A fascinating piece in this week’s TLS : a review by Terence Hawkes of Michael Holzman’s book JAMES JESUS ANGLETON, THE CIA, AND THE CRAFT OF COUNTERINTELLIGENCE, a work that tries to tease out the influences of the New Critics & especially that of Empson’s 7 Types of Ambiguity on James Angleton & Norman Holmes Pearson. Below, an extract of the review; you can read the complete article here.
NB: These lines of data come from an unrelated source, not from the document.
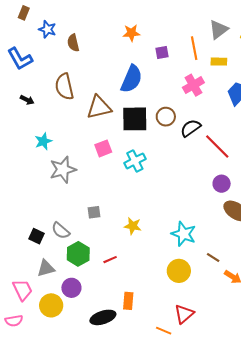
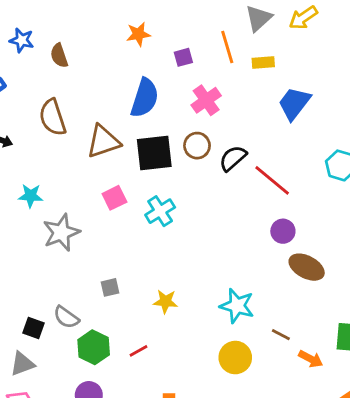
pink cross: (193, 85) -> (206, 100), moved
cyan star: (43, 141) -> (31, 196), turned 30
gray triangle: (46, 268) -> (22, 364), moved

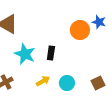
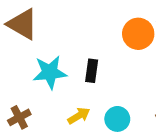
cyan star: (25, 54) -> (50, 72), turned -30

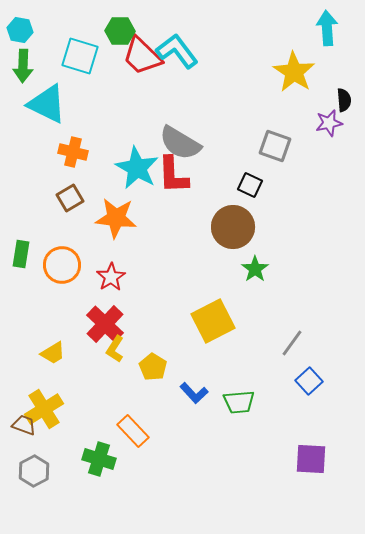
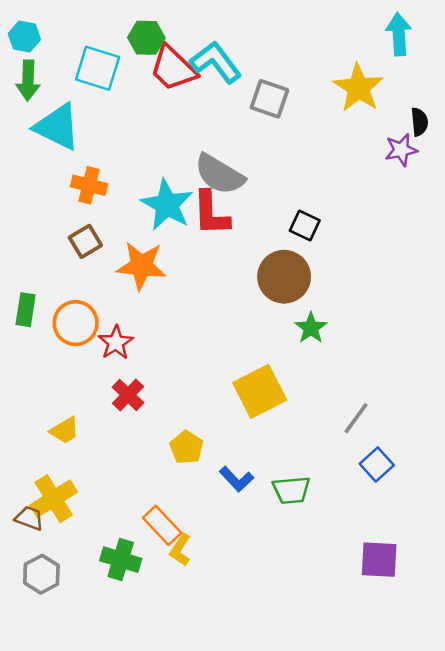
gray square: (275, 146) -> (269, 99), moved
red star: (111, 277) -> (116, 343), moved
red cross: (105, 324) -> (128, 395), size x0.7
yellow L-shape: (115, 349) -> (180, 550), moved

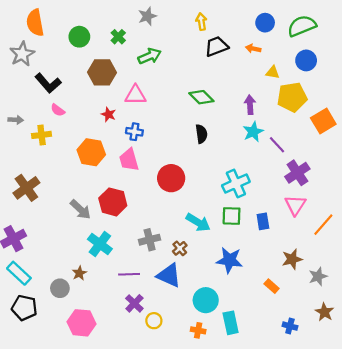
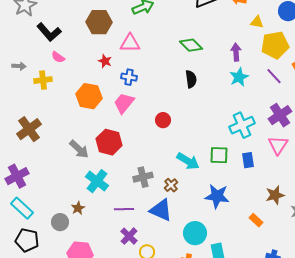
purple line: (277, 145) -> (274, 76), moved
pink trapezoid: (129, 160) -> (124, 103), turned 55
red circle: (171, 178) -> (163, 120), size x0.6
cyan cross: (236, 184) -> (242, 125), moved

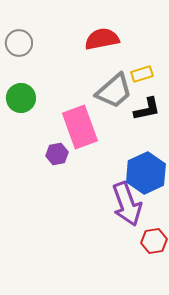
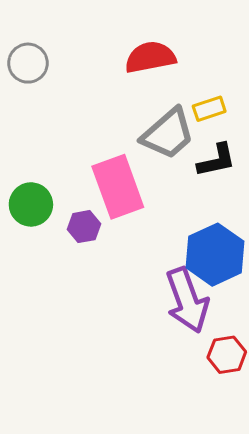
green circle: (21, 98) -> (31, 204), moved

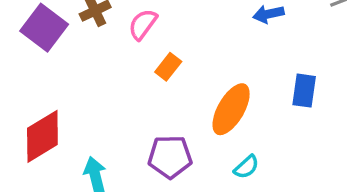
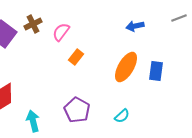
orange ellipse: (231, 109) -> (126, 67), moved
purple pentagon: (170, 157) -> (77, 110), turned 30

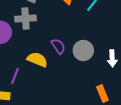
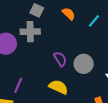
yellow semicircle: (37, 60) -> (58, 87), moved

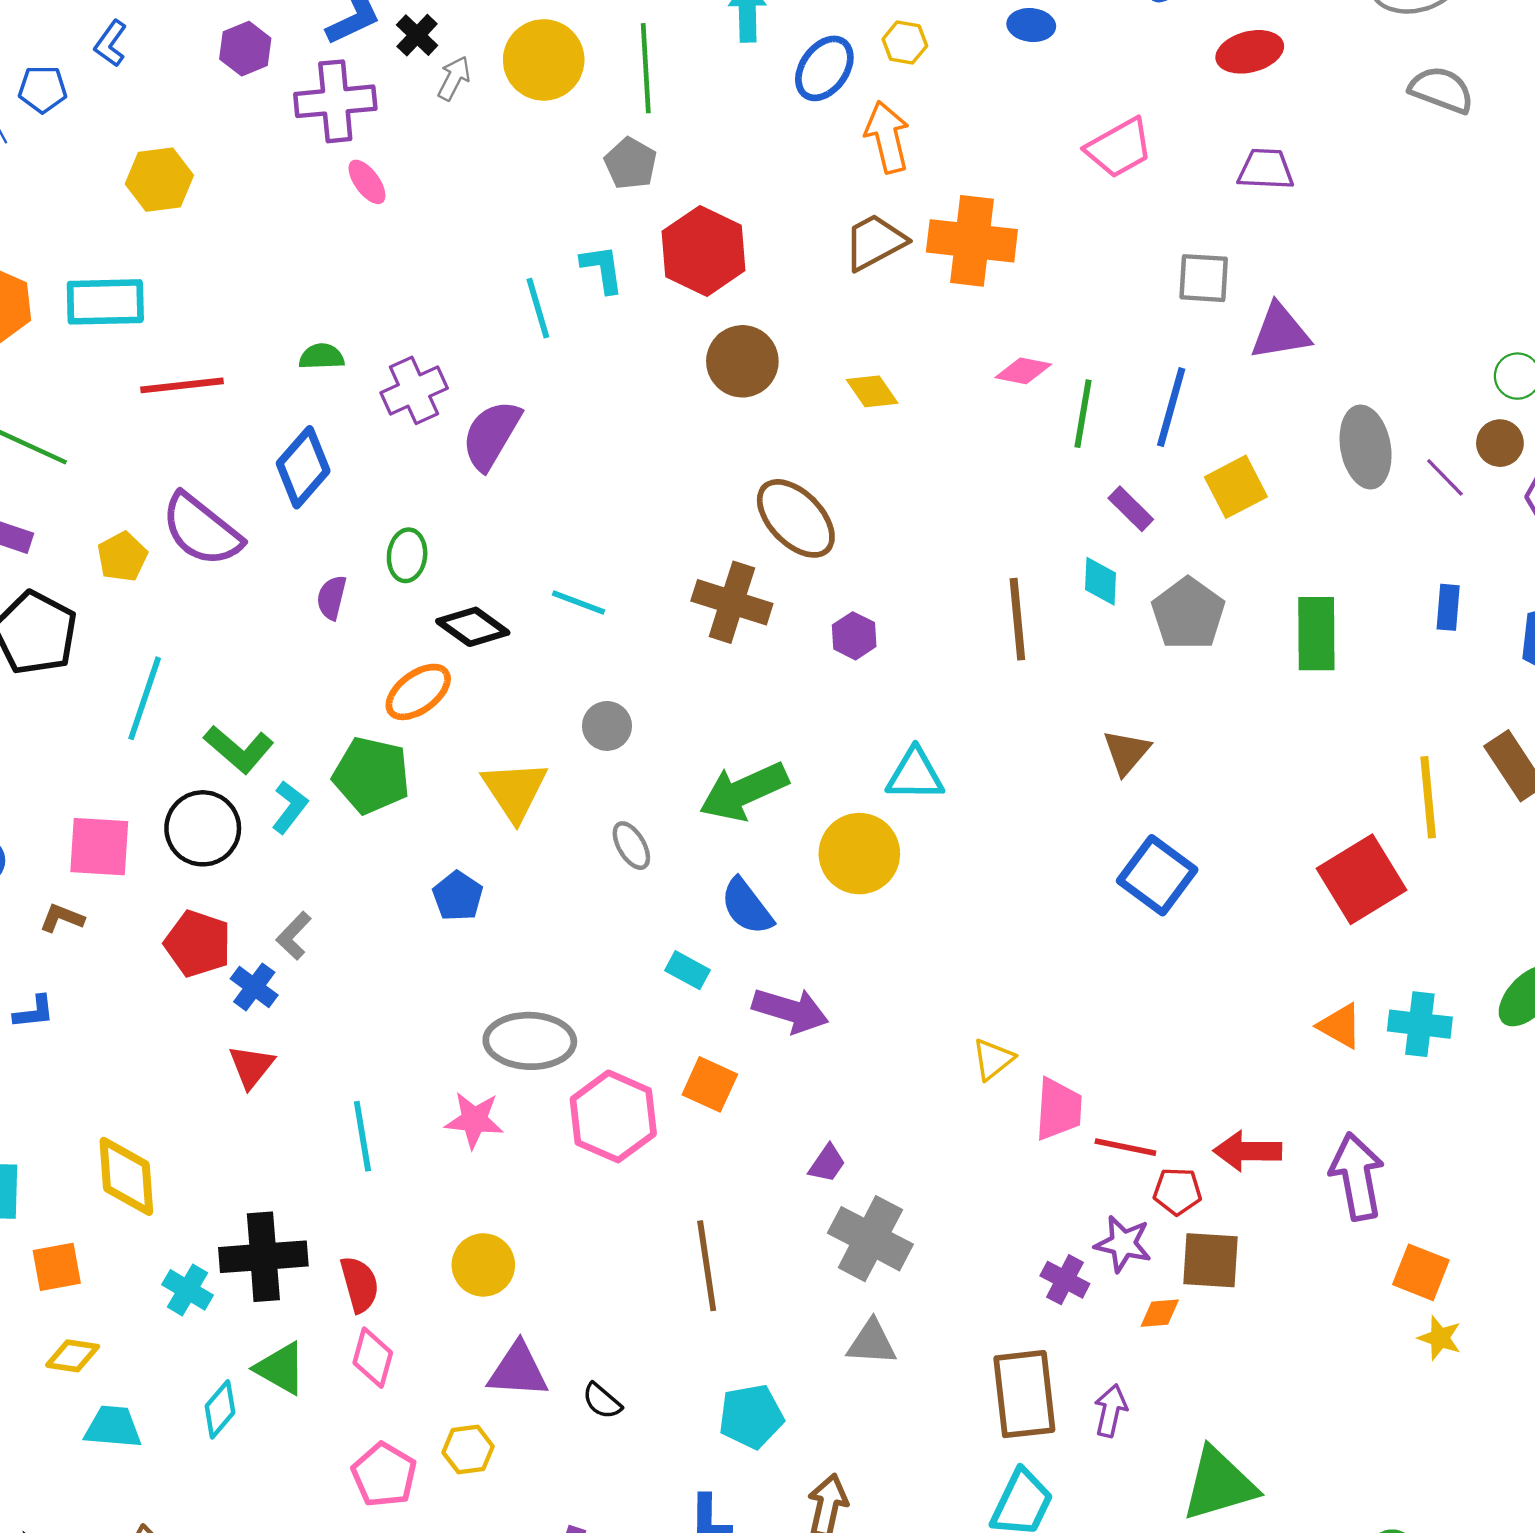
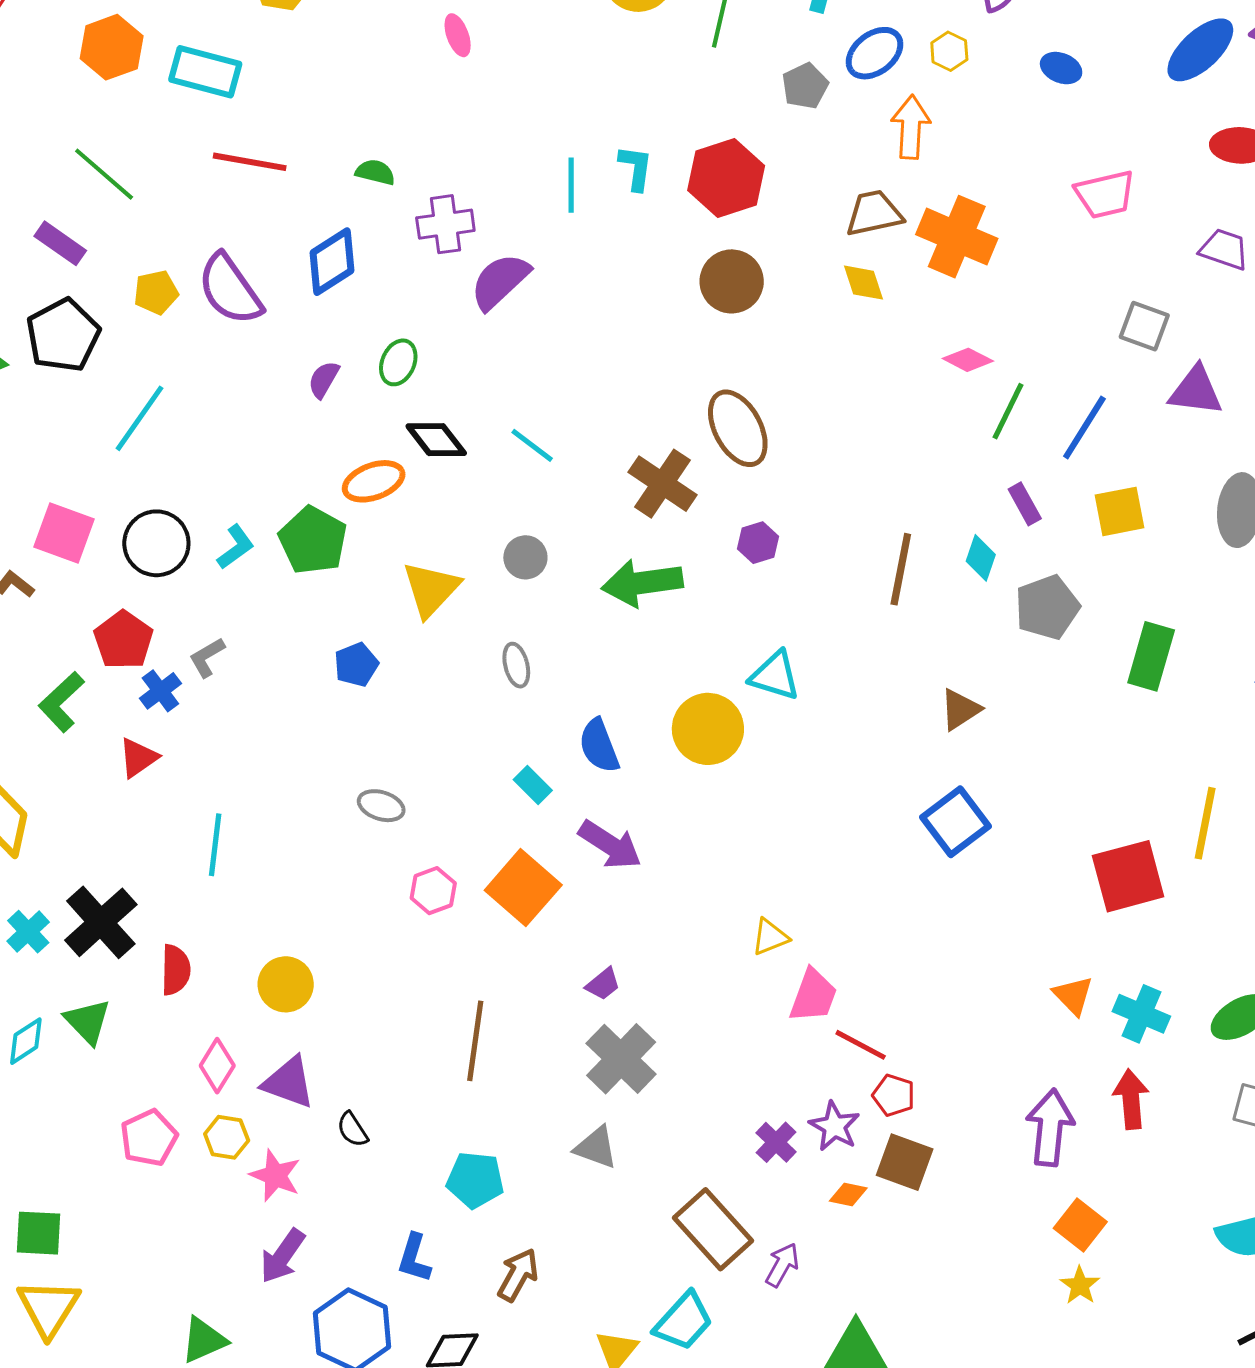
gray pentagon: (631, 163) -> (805, 86), moved
yellow diamond: (872, 391) -> (863, 283), moved
green L-shape: (239, 749) -> (61, 702), moved, turned 80
green arrow: (744, 791) -> (642, 583), moved
gray ellipse: (530, 1041) -> (381, 806), size x0.6
orange square: (710, 1084) -> (523, 888), size x1.5
pink hexagon: (613, 1116) -> (433, 891), size x0.6
pink star: (474, 1120) -> (275, 1176), moved
red arrow: (1247, 1151) -> (1131, 1099), moved, turned 68
black cross: (263, 1257) -> (101, 922), turned 36
pink diamond: (373, 1358) -> (217, 1066), moved
brown rectangle: (1024, 1394) -> (713, 1229), turned -52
Holzman’s brisk, uncluttered book offers valuable access to previously untapped material on Angleton, who became the first head of the Counter-intelligence Staff of the CIA. In particular, it makes incisive use of his years as a student of English at Yale and the influence on him of the New Critics and modernist poets of his day. Previous biographers such as Robin Winks have pointed out that at Yale he was co-editor of the literary journal Furioso. But Holzman takes a more spirited line, publishing two of Angleton’s grating undergraduate poems and a list of his correspondence with writers such as T. S. Eliot, W. H. Auden, I. A. Richards, William Empson, Ezra Pound and Louis MacNeice. These famous poets all “took this young man very seriously” and he, in return, was greatly impressed by their writings, particularly the book that became a crucial text of New Criticism, Empson’s Seven Types of Ambiguity. For Empson, ambiguity is the central aspect of language. Not a minor stylistic flourish, it is an unavoidable linguistic feature permanently in place and in effect seems to exploit the fundamental characteristics of language itself. This means that “opposite” meanings will always illuminate and invade the primary meanings of ordinary words, so that “in a sufficiently extended sense any prose statement could be called ambiguous”. Thus, Empson argues, a word may have several distinct meanings; several meanings connected with one another; several meanings which need one another to complete their meaning; or several meanings which unite together so that the word means one relation or one process . . . what often happens when a piece of writing is felt to offer hidden riches is that one phrase after another lights up and appears as the heart of it; one part after another catches fire.